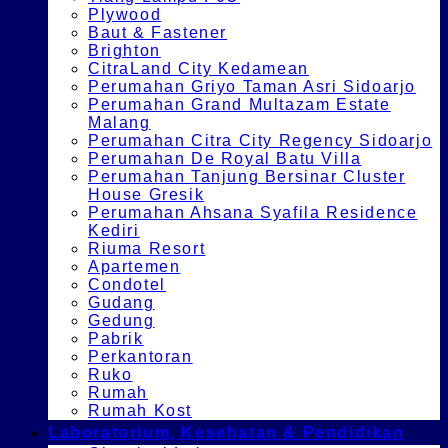
Plywood
Baut & Fastener
Brighton
CitraLand City Kedamean
Perumahan Griyo Taman Asri Sidoarjo
Perumahan Grand Multazam Estate
Malang
Perumahan Citra City Regency Sidoarjo
Perumahan De Royal Batu Villa
Perumahan Tanjung Bersinar Cluster
House Gresik
Perumahan Ahsana Syafila Residence
Kediri
Riuma Resort
Apartemen
Condotel
Gudang
Gedung
Pabrik
Perkantoran
Ruko
Rumah
Rumah Kost
Laboratorium, Kesehatan & Pendidikan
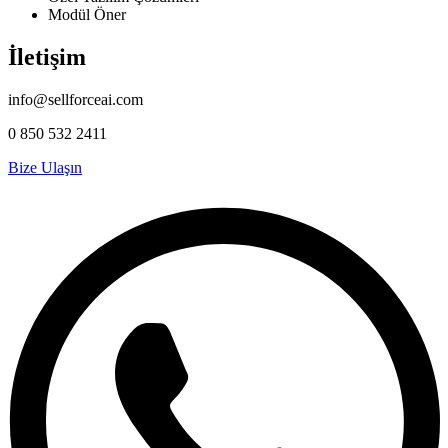
Modül Öner
İletişim
info@sellforceai.com
0 850 532 2411
Bize Ulaşın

Task instructions: What is needed is each line of the entries that contains the word "City".

Output for this exercise:
CitraLand City Kedamean
Perumahan Citra City Regency Sidoarjo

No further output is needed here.